Start of Block

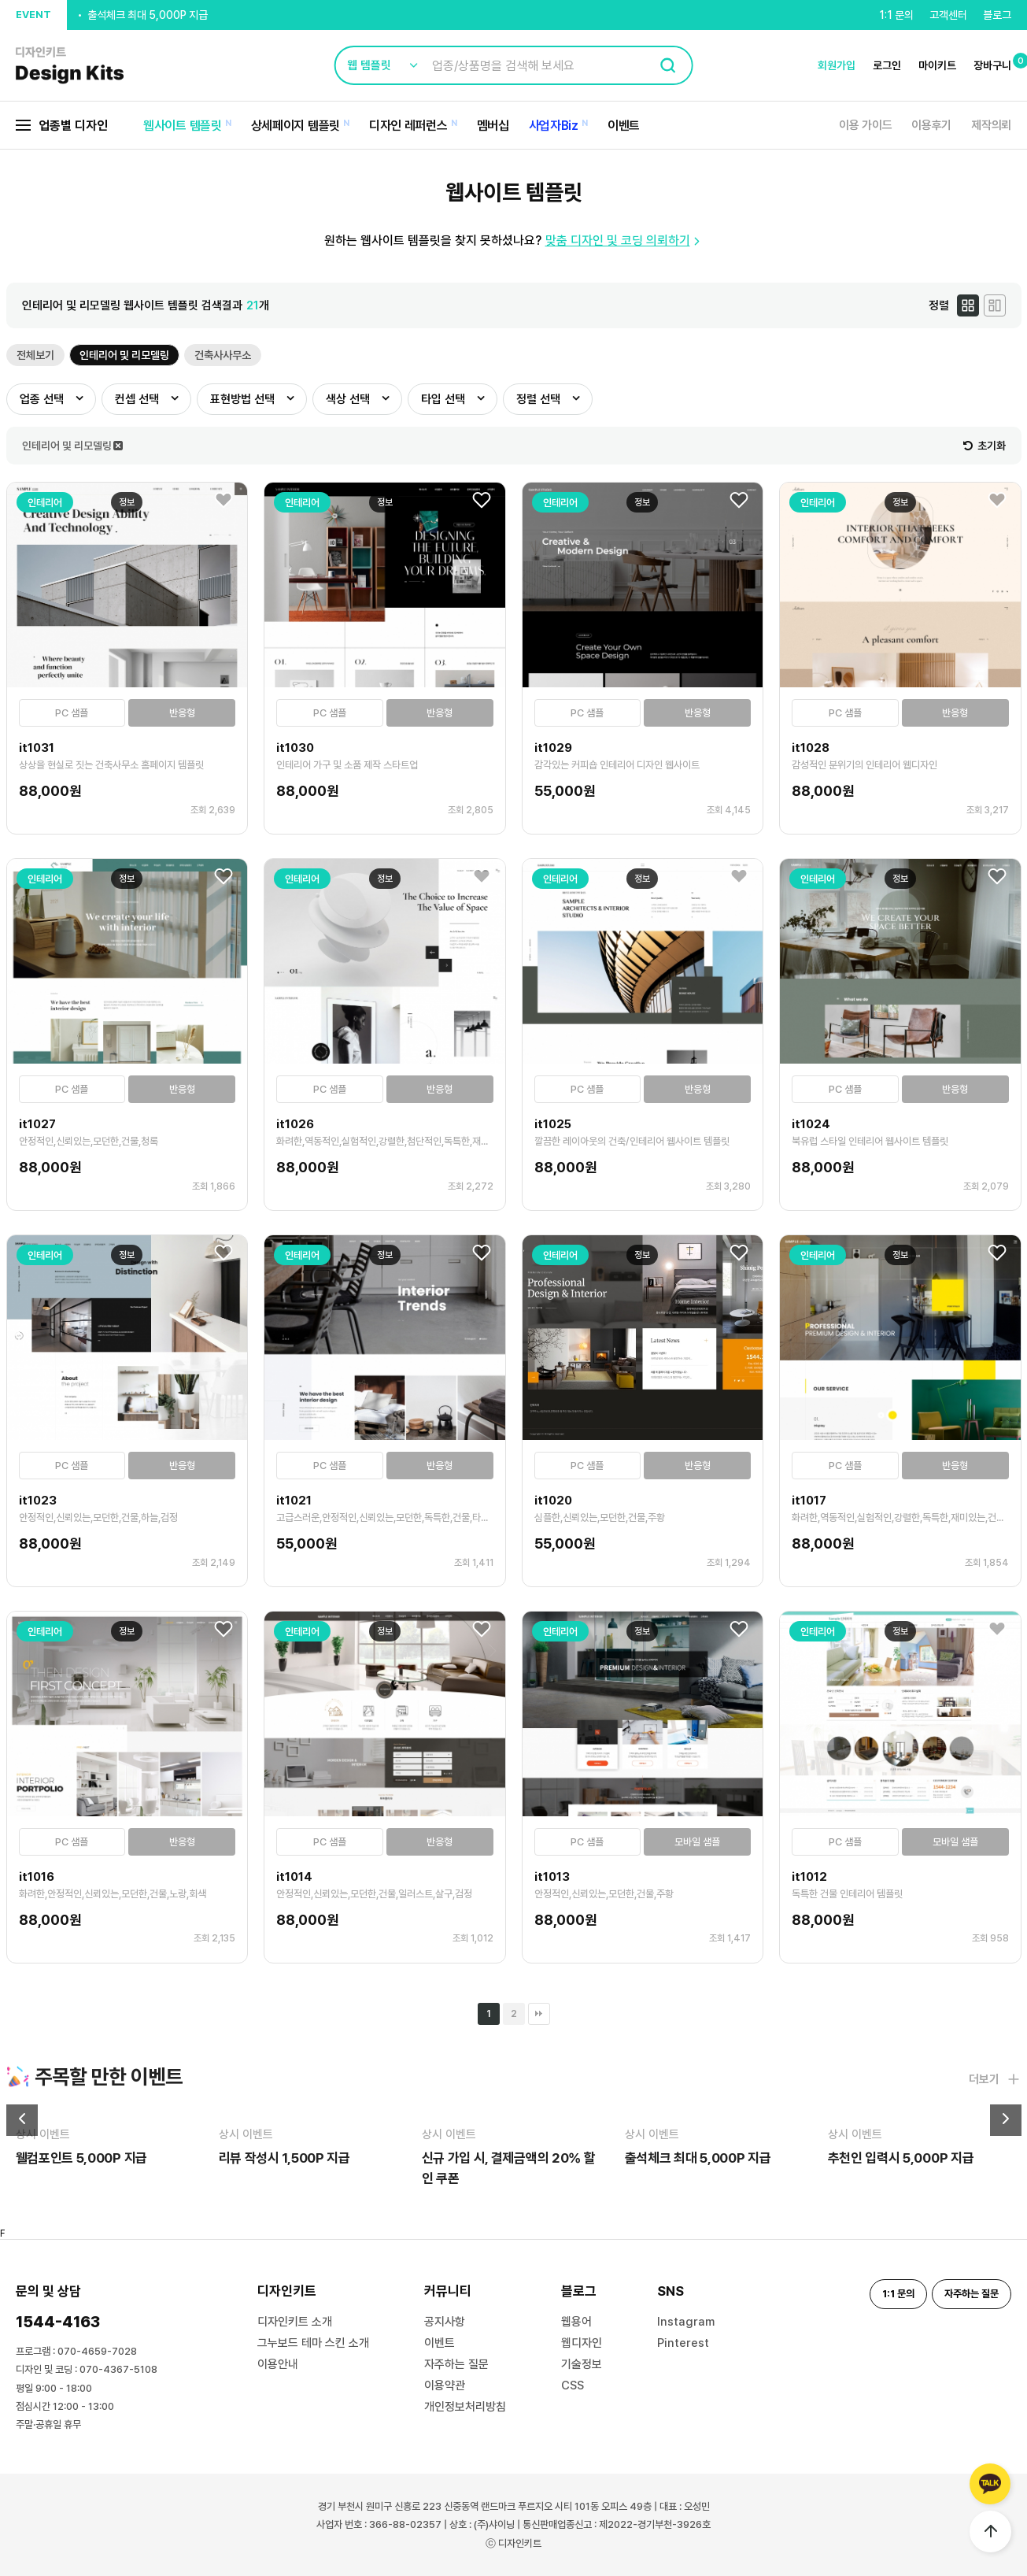 The height and width of the screenshot is (2576, 1027). I want to click on 타입, so click(443, 399).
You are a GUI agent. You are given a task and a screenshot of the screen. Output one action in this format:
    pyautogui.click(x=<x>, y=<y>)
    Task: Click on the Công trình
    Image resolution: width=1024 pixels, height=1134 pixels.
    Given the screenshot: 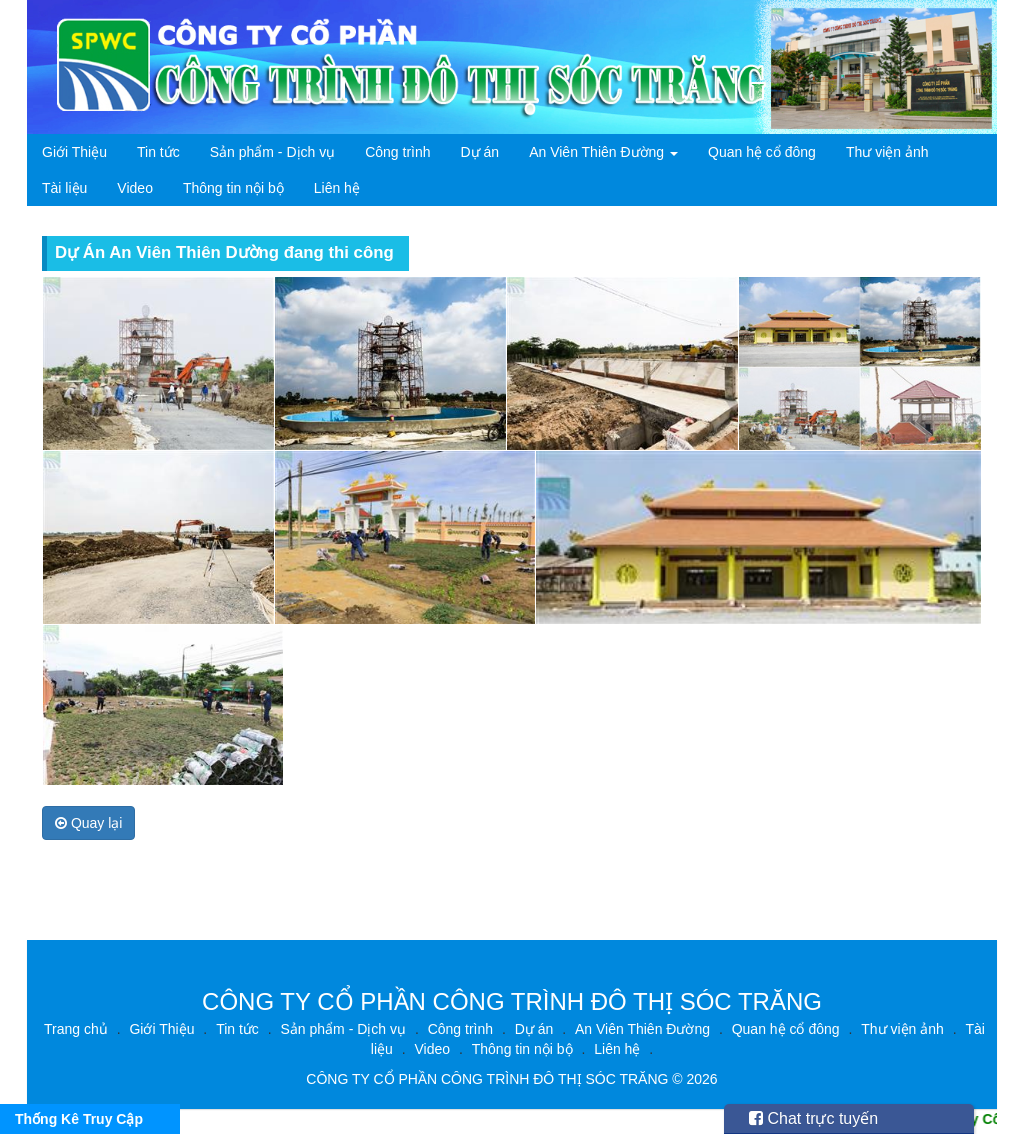 What is the action you would take?
    pyautogui.click(x=397, y=152)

End of Block

* WHAT YOU WILL DO
Copy the lines above exactly. Start with the line containing "You are a GUI", end with the line containing "Image resolution: width=1024", and include both.

* ANSWER SECTION
You are a GUI agent. You are given a task and a screenshot of the screen. Output one action in this format:
    pyautogui.click(x=<x>, y=<y>)
    Task: Click on the Công trình
    Image resolution: width=1024 pixels, height=1134 pixels.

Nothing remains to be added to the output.